Below are some records. Print exactly the lines between the one holding "CoverPhotoSize" and the one holding "samorządu terytorialnego w", inclusive, and nothing else.

Saved entries:
"""

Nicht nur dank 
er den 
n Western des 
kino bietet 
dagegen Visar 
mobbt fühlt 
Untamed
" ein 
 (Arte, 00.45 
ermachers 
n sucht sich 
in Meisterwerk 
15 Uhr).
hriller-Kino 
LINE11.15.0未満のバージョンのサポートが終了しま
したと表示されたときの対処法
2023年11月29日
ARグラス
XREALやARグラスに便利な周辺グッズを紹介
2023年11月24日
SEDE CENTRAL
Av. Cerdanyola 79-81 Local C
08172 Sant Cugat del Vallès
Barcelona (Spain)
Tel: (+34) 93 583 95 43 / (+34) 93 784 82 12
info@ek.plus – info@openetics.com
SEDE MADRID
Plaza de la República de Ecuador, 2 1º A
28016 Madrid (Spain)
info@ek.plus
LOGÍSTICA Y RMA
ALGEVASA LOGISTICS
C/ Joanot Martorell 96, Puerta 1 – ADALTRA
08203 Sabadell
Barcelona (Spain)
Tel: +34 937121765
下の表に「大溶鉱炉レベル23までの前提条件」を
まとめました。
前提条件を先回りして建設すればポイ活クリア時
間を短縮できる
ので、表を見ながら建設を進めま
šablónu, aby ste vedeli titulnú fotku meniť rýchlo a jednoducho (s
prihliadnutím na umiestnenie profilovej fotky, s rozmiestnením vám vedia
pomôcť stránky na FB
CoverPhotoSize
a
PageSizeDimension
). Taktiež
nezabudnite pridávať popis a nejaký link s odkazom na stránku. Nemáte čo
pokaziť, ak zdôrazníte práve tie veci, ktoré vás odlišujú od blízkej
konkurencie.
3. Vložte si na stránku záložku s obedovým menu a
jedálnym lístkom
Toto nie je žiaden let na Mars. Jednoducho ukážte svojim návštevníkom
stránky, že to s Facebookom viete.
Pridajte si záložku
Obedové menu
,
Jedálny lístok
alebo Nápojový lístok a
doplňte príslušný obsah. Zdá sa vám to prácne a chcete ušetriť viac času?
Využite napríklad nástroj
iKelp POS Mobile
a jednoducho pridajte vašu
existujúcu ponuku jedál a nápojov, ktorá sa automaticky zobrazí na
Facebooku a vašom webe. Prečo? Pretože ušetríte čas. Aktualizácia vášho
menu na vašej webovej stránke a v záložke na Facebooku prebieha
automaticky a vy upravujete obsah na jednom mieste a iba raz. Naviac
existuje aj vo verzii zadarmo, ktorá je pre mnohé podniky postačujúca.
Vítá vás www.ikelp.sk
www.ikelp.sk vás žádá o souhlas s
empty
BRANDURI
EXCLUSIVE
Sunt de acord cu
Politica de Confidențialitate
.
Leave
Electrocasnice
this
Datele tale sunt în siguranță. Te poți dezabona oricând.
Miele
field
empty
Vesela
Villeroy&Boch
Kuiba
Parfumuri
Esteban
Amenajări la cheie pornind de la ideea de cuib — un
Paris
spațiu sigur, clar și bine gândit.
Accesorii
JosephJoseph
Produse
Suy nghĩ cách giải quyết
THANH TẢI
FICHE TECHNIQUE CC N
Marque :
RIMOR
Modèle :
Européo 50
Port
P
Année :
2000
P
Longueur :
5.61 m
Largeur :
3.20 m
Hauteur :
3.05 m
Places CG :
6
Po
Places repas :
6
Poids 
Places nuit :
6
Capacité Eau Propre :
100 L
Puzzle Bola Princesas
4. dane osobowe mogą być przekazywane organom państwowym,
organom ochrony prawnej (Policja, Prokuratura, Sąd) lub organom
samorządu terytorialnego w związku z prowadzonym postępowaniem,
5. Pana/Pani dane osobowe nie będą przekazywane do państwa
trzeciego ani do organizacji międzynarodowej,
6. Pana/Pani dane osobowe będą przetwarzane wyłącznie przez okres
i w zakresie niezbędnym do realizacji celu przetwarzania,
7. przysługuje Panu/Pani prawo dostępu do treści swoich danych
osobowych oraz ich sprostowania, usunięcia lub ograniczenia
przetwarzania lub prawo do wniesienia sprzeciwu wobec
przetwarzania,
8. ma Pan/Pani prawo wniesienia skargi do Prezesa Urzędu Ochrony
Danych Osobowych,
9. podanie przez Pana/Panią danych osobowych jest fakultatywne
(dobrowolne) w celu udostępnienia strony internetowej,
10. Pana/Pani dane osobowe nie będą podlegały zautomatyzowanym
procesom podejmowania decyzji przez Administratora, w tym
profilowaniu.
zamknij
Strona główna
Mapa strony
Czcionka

"""

ANSWER SPACE -
CoverPhotoSize
a
PageSizeDimension
). Taktiež
nezabudnite pridávať popis a nejaký link s odkazom na stránku. Nemáte čo
pokaziť, ak zdôrazníte práve tie veci, ktoré vás odlišujú od blízkej
konkurencie.
3. Vložte si na stránku záložku s obedovým menu a
jedálnym lístkom
Toto nie je žiaden let na Mars. Jednoducho ukážte svojim návštevníkom
stránky, že to s Facebookom viete.
Pridajte si záložku
Obedové menu
,
Jedálny lístok
alebo Nápojový lístok a
doplňte príslušný obsah. Zdá sa vám to prácne a chcete ušetriť viac času?
Využite napríklad nástroj
iKelp POS Mobile
a jednoducho pridajte vašu
existujúcu ponuku jedál a nápojov, ktorá sa automaticky zobrazí na
Facebooku a vašom webe. Prečo? Pretože ušetríte čas. Aktualizácia vášho
menu na vašej webovej stránke a v záložke na Facebooku prebieha
automaticky a vy upravujete obsah na jednom mieste a iba raz. Naviac
existuje aj vo verzii zadarmo, ktorá je pre mnohé podniky postačujúca.
Vítá vás www.ikelp.sk
www.ikelp.sk vás žádá o souhlas s
empty
BRANDURI
EXCLUSIVE
Sunt de acord cu
Politica de Confidențialitate
.
Leave
Electrocasnice
this
Datele tale sunt în siguranță. Te poți dezabona oricând.
Miele
field
empty
Vesela
Villeroy&Boch
Kuiba
Parfumuri
Esteban
Amenajări la cheie pornind de la ideea de cuib — un
Paris
spațiu sigur, clar și bine gândit.
Accesorii
JosephJoseph
Produse
Suy nghĩ cách giải quyết
THANH TẢI
FICHE TECHNIQUE CC N
Marque :
RIMOR
Modèle :
Européo 50
Port
P
Année :
2000
P
Longueur :
5.61 m
Largeur :
3.20 m
Hauteur :
3.05 m
Places CG :
6
Po
Places repas :
6
Poids 
Places nuit :
6
Capacité Eau Propre :
100 L
Puzzle Bola Princesas
4. dane osobowe mogą być przekazywane organom państwowym,
organom ochrony prawnej (Policja, Prokuratura, Sąd) lub organom
samorządu terytorialnego w związku z prowadzonym postępowaniem,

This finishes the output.